3. Mediator, pekerja sosial mempertemukan antara keluarga pelaku dan korban yang dihadiri
guru yang dianggap perlu untuk melakukan musyawarah. Musyawarah keluarga dilakukan
secara tertutup di tempat yang dapat menjamin kerahasiaan klien. Sebelum musyawarah
dilakukan, mediator menjelaskan tujuan musyawarah keluarga kepada kedua belah pihak
sehingga mereka betul-betul paham atas hal-hal yang ingin dicapai dalam musyawarah yang
akan dilakukan. Masing-masing pihak diberikan kesempatan untuk menjelaskan kasus
menurut versi masing-masing. Memotivasi pelaku dan keluarganya untuk meminta maaf
secara lisan maupun tulisan kepada korban dan keluarga korban; juga memotivasi korban
dan keluarga korban untuk memafkan pelaku. Korban dan keluarganya diberi kesempatan
untuk mengajukan permintaan upaya perbaikan, pengobatan atau penggantian kerugian
atas kerusakan, kehilangan atau kecelakaan yang telah diakibatkan oleh tindakan pelaku.
Pelaku dan keluarganya juga diberi kesempatan untuk menyatakan kesanggupannya.
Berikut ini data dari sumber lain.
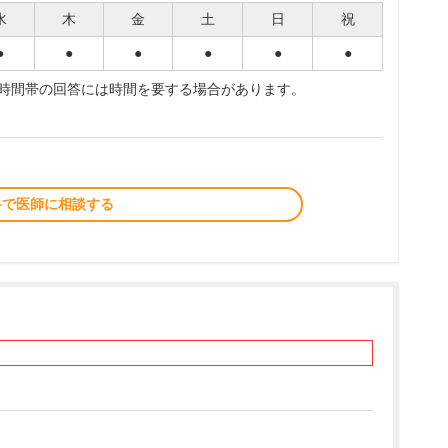
水
木
金
土
日
祝
●
●
●
●
●
●
夜時間帯の回答には時間を要する場合があります。
料で医師に相談する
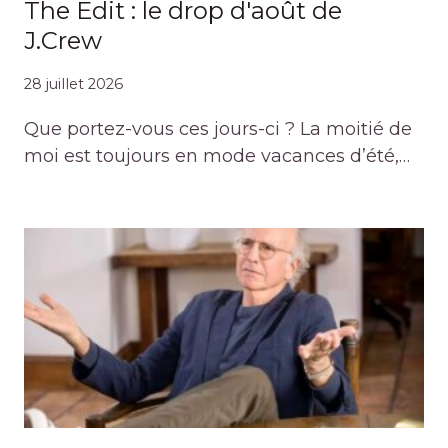
The Edit : le drop d'août de
J.Crew
28 juillet 2026
Que portez-vous ces jours-ci ? La moitié de
moi est toujours en mode vacances d’été,…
Kesempatan diberikan kepada keluarga korban dan pelaku untuk bernegosiasi menyepakati
hal tersebut.
4. Pembela (Advocator), pekerja sosial dapat memberikan perlindungan dan pembelaan
terhadap hak-hak pelajar yang dilanggar oleh pihak lain, sehingga pelajar tersebut mampu
mendapatkan haknya kembali. Pekerja sosial bertindak mewakili kepentingan anak dan
keluarga untuk mendapatkan hak-haknya. Pekerja sosial juga memberikan masukan untuk
perbaikan program dan kebijakan pelayanan bagi anak dan keluarga. Advokasi kepada
lingkungan sekolah harus dilakukan oleh Pekerja Sosial, terutama menekankan kepada
perlunya pemenuhan perlindungan sosial terhadap anak yang sedang mengalami
perundungan. Secara khusus tugas Pekerja sosial sebagai advokat antara lain: 1) Membantu
menganalisis dan mengartikulasikan isu kritis yang berkaitan dengan anak maupun
permasalahan-permasalahan yang terkait; 2) Membantu anak untuk memahami dan
melakukan repleksi atas isu tersebut untuk selanjutnya dijadikan leason learn untuk
melangkah dalam kehidupan selanjutnya; 3) Membangkitkan dan merangsang diskusi dan
aksi kegiatan yang berarti dalam rangka memperoleh dukungan dari berbagai pihak dalam
penyelesaian masalah perundungan; 4) Bertindak atas kepentingan anak dan keluarganya
untuk mendapatkan layanan sesuai dengan kebutuhannya; 5) Menyampaikan saran
perbaikan program, kebijakan pelayanan bagi anak dan keluarga kepada lembaga pelayanan
dan pembuat kebijakan.
5. Fasilitator, Pekerja sosial bertanggung jawab dalam mempercepat usaha perubahan
dengan mangajak orang-orang dan saluran komunikasi secara bersama-sama,
menghubungkan akti tas mereka dengan sumber-sumber, dan menyediakan akses
terhadap berbagai bidang keahlian. Sebagai seorang fasilitator dalam menangani anak yang
mengalami perundungan antara lain: pertama, membantu meningkatkan kemampuan anak
supaya mampu hidup mandiri di masyarakat. Kedua, mempertinggi peran kelompok anak
untuk bisa keluar dari permasalahannya, dengan membentuk kelompok dukungan sebaya
(peer support group). Ketiga, membantu anak untuk merespon interest masyarakat
sehingga mereka dapat hidup bermasyarakat secara wajar.